Gather the lines below that include the string "Usually", copying each in full.

-- Opening Marker --

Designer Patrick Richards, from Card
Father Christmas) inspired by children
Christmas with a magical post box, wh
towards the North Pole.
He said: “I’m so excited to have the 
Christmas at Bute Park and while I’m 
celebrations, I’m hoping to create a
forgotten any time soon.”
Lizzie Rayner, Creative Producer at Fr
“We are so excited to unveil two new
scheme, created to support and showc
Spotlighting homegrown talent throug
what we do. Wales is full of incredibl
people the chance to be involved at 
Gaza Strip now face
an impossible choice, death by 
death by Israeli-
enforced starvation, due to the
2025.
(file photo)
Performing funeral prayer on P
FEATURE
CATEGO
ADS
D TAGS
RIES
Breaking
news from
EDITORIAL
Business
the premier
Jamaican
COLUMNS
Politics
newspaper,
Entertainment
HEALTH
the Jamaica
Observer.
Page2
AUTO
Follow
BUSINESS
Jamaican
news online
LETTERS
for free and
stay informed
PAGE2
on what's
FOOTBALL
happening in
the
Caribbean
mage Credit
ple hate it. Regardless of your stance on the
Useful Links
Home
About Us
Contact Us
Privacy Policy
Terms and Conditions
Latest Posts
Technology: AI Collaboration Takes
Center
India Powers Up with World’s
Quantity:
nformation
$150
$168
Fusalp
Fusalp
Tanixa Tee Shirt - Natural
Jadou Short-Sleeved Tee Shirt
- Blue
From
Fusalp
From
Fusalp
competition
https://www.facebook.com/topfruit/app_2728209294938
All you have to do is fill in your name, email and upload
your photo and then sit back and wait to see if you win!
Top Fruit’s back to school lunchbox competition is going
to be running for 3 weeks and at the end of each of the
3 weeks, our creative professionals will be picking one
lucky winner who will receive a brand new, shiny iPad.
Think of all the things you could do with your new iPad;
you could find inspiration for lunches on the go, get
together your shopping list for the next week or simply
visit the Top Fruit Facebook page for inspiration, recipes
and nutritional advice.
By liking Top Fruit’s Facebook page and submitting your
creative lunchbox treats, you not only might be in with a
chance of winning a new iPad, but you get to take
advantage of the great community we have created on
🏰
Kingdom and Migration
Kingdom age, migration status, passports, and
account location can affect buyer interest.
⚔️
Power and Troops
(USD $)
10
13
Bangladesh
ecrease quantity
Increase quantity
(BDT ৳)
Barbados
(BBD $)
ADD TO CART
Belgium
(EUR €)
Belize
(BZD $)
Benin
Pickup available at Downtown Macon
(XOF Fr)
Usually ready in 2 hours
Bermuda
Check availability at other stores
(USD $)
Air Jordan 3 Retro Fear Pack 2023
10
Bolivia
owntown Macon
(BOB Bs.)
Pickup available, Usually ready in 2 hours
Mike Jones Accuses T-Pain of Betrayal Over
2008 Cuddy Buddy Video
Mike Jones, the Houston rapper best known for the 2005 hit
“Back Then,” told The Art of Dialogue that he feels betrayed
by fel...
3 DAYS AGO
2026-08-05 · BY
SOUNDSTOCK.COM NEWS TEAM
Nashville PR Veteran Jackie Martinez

-- Closing Marker --

RESPONSE FOR THIS EXERCISE »
Usually ready in 2 hours
Pickup available, Usually ready in 2 hours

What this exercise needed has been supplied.